Stored dataset items:
───

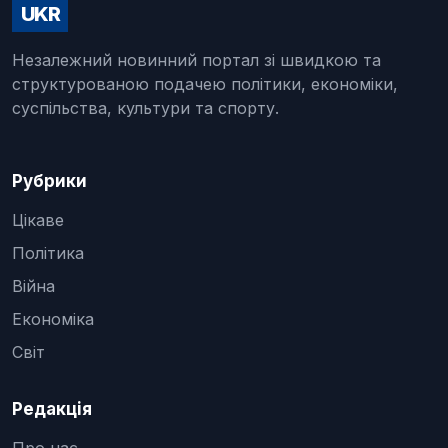
UKR
Незалежний новинний портал зі швидкою та
структурованою подачею політики, економіки,
суспільства, культури та спорту.
Рубрики
Цікаве
Політика
Війна
Економіка
Світ
Редакція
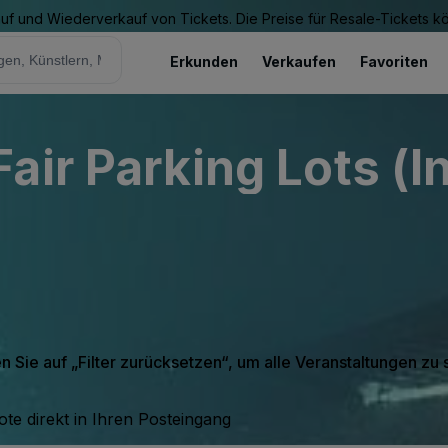
Kauf und Wiederverkauf von Tickets. Die Preise für Resale-Tickets 
Erkunden
Verkaufen
Favoriten
air Parking Lots (I
en Sie auf „Filter zurücksetzen“, um alle Veranstaltungen zu
te direkt in Ihren Posteingang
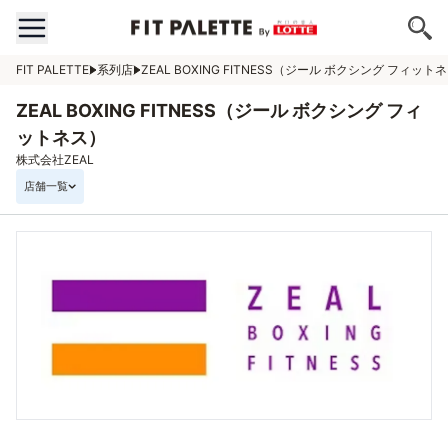
FIT PALETTE
系列店
ZEAL BOXING FITNESS（ジール ボクシング フィット
ZEAL BOXING FITNESS（ジール ボクシング フィ
ットネス）
株式会社ZEAL
店舗一覧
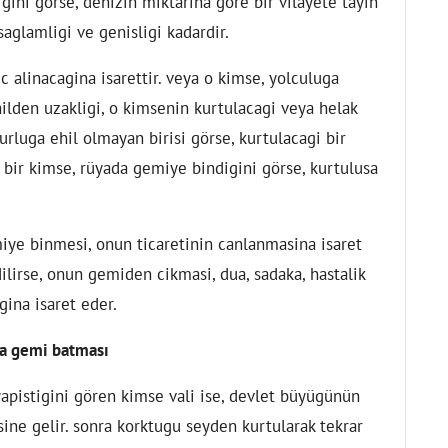
ini görse, denizin miktarina göre bir vilayete tayin
aglamligi ve genisligi kadardir.
 alinacagina isarettir. veya o kimse, yolculuga
ilden uzakligi, o kimsenin kurtulacagi veya helak
urluga ehil olmayan birisi görse, kurtulacagi bir
 bir kimse, rüyada gemiye bindigini görse, kurtulusa
iye binmesi, onun ticaretinin canlanmasina isaret
ilirse, onun gemiden cikmasi, dua, sadaka, hastalik
gina isaret eder.
a gemi batması
apistigini gören kimse vali ise, devlet büyügünün
ne gelir. sonra korktugu seyden kurtularak tekrar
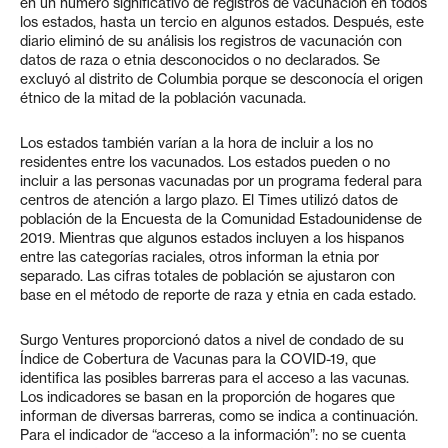
en un número significativo de registros de vacunación en todos
los estados, hasta un tercio en algunos estados. Después, este
diario eliminó de su análisis los registros de vacunación con
datos de raza o etnia desconocidos o no declarados. Se
excluyó al distrito de Columbia porque se desconocía el origen
étnico de la mitad de la población vacunada.
Los estados también varían a la hora de incluir a los no
residentes entre los vacunados. Los estados pueden o no
incluir a las personas vacunadas por un programa federal para
centros de atención a largo plazo. El Times utilizó datos de
población de la Encuesta de la Comunidad Estadounidense de
2019. Mientras que algunos estados incluyen a los hispanos
entre las categorías raciales, otros informan la etnia por
separado. Las cifras totales de población se ajustaron con
base en el método de reporte de raza y etnia en cada estado.
Surgo Ventures proporcionó datos a nivel de condado de su
Índice de Cobertura de Vacunas para la COVID-19, que
identifica las posibles barreras para el acceso a las vacunas.
Los indicadores se basan en la proporción de hogares que
informan de diversas barreras, como se indica a continuación.
Para el indicador de “acceso a la información”: no se cuenta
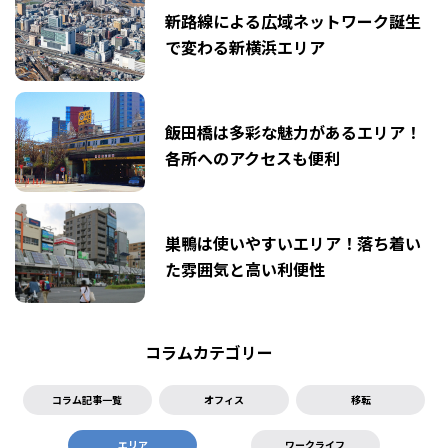
新路線による広域ネットワーク誕生
で変わる新横浜エリア
飯田橋は多彩な魅力があるエリア！
各所へのアクセスも便利
巣鴨は使いやすいエリア！落ち着い
た雰囲気と高い利便性
コラムカテゴリー
コラム記事一覧
オフィス
移転
エリア
ワークライフ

───

Work instructions
Return each line of the records above in which the word "ボクシング" occurs.

Written response
ZEAL BOXING FITNESS（ジール ボクシング フィット
ZEAL BOXING FITNESS（ジール ボクシング フィ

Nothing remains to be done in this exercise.